The Treasury Department held as much as 92% of AIG as recently as early 2011. Currently the government holds 53% of AIG stock. Depending on the pricing, this stock sale could leave the Treasury with as little as 20%.
AIG is in line to repurchase as much as $5 billion of the shares. The stock is up 47% for the year, as a series of government interventions have nursed it back to health. A cynic would look at the entities involved in administering the stock sale – Citigroup, Deutsche Bank, Goldman Sachs and JPMorgan Chase – and remark on how all of THOSE financial institutions benefited from a de facto government rescue, as well as counter-party funds from AIG on credit default swaps, at par. This really allowed AIG to go forward as a company more than anything, as the continual need to pay off the counter-parties would have sunk them. By propping up the banks and paying off AIG’s liabilities, it made this less a “success story” than the natural result of throwing gobs of money down the gullet of a failing company.

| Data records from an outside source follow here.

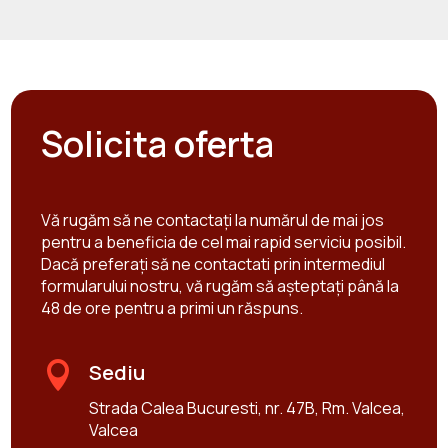
Solicita oferta
Vă rugăm să ne contactați la numărul de mai jos
pentru a beneficia de cel mai rapid serviciu posibil.
Dacă preferați să ne contactati prin intermediul
formularului nostru, vă rugăm să așteptați până la
48 de ore pentru a primi un răspuns.

Sediu
Strada Calea Bucuresti, nr. 47B, Rm. Valcea,
Valcea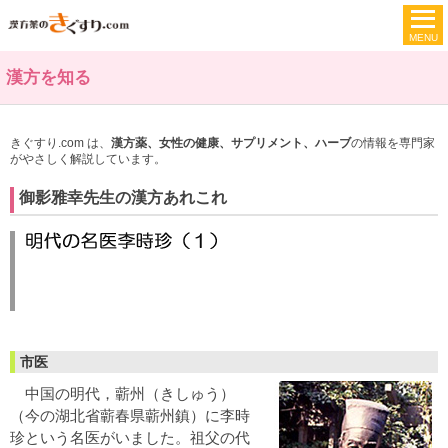
漢方を知る
きぐすり.com は、
漢方薬、女性の健康、サプリメント、ハーブ
の情報を専門家
がやさしく解説しています。
御影雅幸先生の漢方あれこれ
市医
中国の明代，蘄州（きしゅう）
（今の湖北省蘄春県蘄州鎮）に李時
珍という名医がいました。祖父の代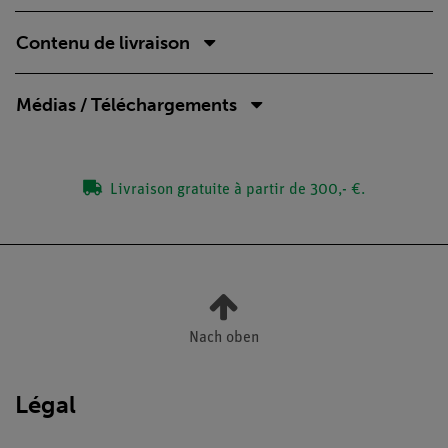
Contenu de livraison
Médias / Téléchargements
Livraison gratuite à partir de 300,- €.
Nach oben
Légal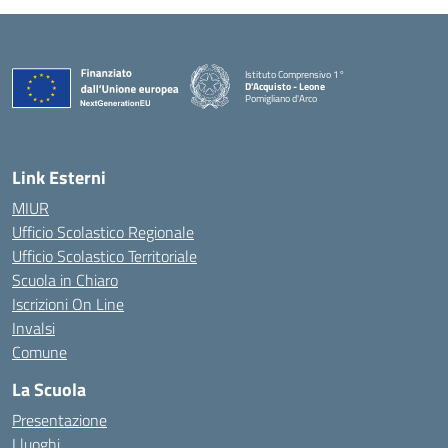
Istituto Comprensivo 1°
D'Acquisto - Leone
Pomigliano d'Arco
— Visita la pagina iniziale della scuola
Link Esterni
MIUR
Ufficio Scolastico Regionale
Ufficio Scolastico Territoriale
Scuola in Chiaro
Iscrizioni On Line
Invalsi
Comune
La Scuola
Presentazione
I luoghi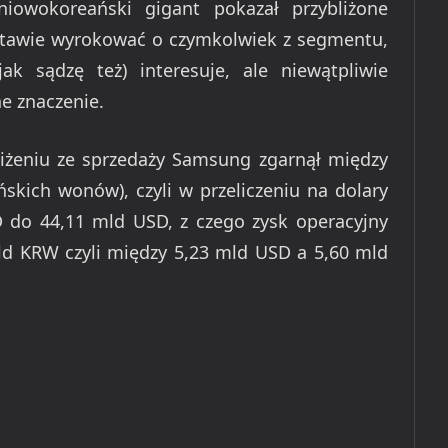
niowokoreański gigant pokazał przybliżone
stawie wyrokować o czymkolwiek z segmentu,
ak sądzę też) interesuje, ale niewątpliwie
e znaczenie.
liżeniu ze sprzedaży Samsung zgarnął między
kich wonów), czyli w przeliczeniu na dolary
 do 44,11 mld USD, z czego zysk operacyjny
mld KRW czyli między 5,23 mld USD a 5,60 mld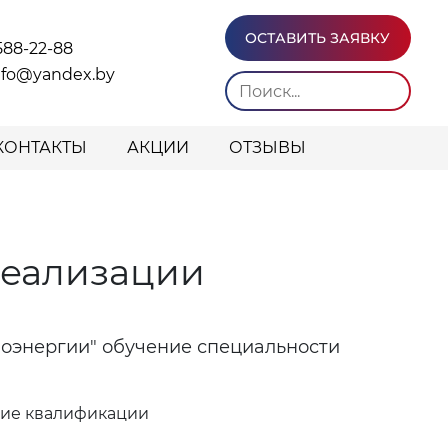
ОСТАВИТЬ ЗАЯВКУ
588-22-88
info@yandex.by
КОНТАКТЫ
АКЦИИ
ОТЗЫВЫ
реализации
лоэнергии" обучение специальности
ние квалификации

Treasury and its supporters will say that the US “made money” on the AIG bailout. This is no more than an accounting trick. The entities buying up the stock purchased it with money handed out by government entities. Even the Wall Street Journal couldn’t bring itself to say more than “the government by one measure (emphasis mine) can consider itself to have recouped the funds it extended on the bailout.”
Basically, we’re seeing an alleged return to normalcy in the financial markets, without meaningful reform of the system outside of a few checks from Dodd-Frank which banks are attempting to slowly dismantle in the regulatory process. The country remains vulnerable to crisis from the big banks, which have only gotten bigger, and remain too big to fail.